Sur ces 10.000 salariés, beaucoup ont bénéficié de pré-retraites à 58 ans ; d'autres, d'aides à la reconversion. Aussi, le syndicat évalue-t-il à 3.000 le nombre de licencements " secs ".

Il se félicite, par ailleurs, des emplois créés chez les nouveaux opérateurs postaux.

Un certain nombre d'anciens salariés de Posten sont ainsi désormais employés par ces opérateurs. D'autres ont créé leur propre petite société de distribution postale locale. Ces petits entrepreneurs jouissent d'une image très positive et sont parfois considérés par la population comme des " héros " locaux.

Globalement, les consommateurs sont d'ailleurs satisfaits de l'évolution du paysage postal. La qualité du service rendu par Posten s'est , en effet, améliorée . Le taux de distribution du courrier à J + 1 est ainsi passé de 92-93 % avant la libéralisation, à 97,1 % aujourd'hui.

Deux éléments viennent cependant nuancer ce satisfecit :

- d'une part, les files d'attente dans les bureaux de poste sont courantes et les délais d'attente aux guichets se sont considérablement allongés, notamment à Stockholm ;

- d'autre part, la pression de la concurrence sur le courrier pré-trié des entreprises a incité Posten à réduire le prix de ses services aux entreprises (le timbre étant passé de 3,85 à 2 couronnes, début 1997), mais à augmenter en contrepartie de 3,85 251( * ) à 5 couronnes le prix du timbre destiné aux particuliers. Si le prix du timbre a globalement diminué, les particuliers représentant 23 % des recettes de Posten ont en revanche enregistré une augmentation de prix.

Il n'en reste pas moins qu'une enquête montre que 80 % de la population affectée par les changements intervenus au sein de la poste suédoise estiment que le service rendu est égal ou meilleur qu'avant .

Ceci explique sans doute que les élus ne soient pas opposés à une réforme, dont ils reconnaissent les effets bénéfiques.

Dans un pays où le quart de la population est isolée sur les deux tiers du territoire (au Nord), on aurait pu imaginer des difficultés en termes d'aménagement du territoire.

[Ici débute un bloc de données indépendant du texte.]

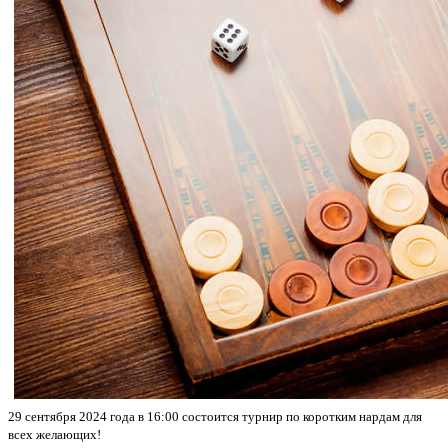
29 сентября 2024 года в 16:00 состоится турнир по коротким нардам для
всех желающих!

Pourtant, les élus suédois ne sont pas attachés à une vision immobilière du réseau postal . Ils n'estiment pas nécessaire de maintenir sur le territoire des bureaux spécifiquement dédiés au service postal.

Ils sont, au contraire, favorables à la passation d'accords entre Posten et des commerçants ou des banques , afin qu'un partage des coûts permette de sauvegarder des points commerciaux multiservices dans les zones rurales.

Votre rapporteur a , par conséquent, été frappé par l'ampleur du consensus qui règne en Suède sur le dossier postal .

Certes, l'évolution future du paysage postal n'est pas sans soulever des interrogrations. Mais, une chose est sûre : les Suédois ont la certitude d'avancer dans la bonne direction.

Leur analyse de la nouvelle donne postale mondiale et leur pragmatisme les amènent à anticiper les évolutions et à adapter, au fur et à mesure, les règles du jeu.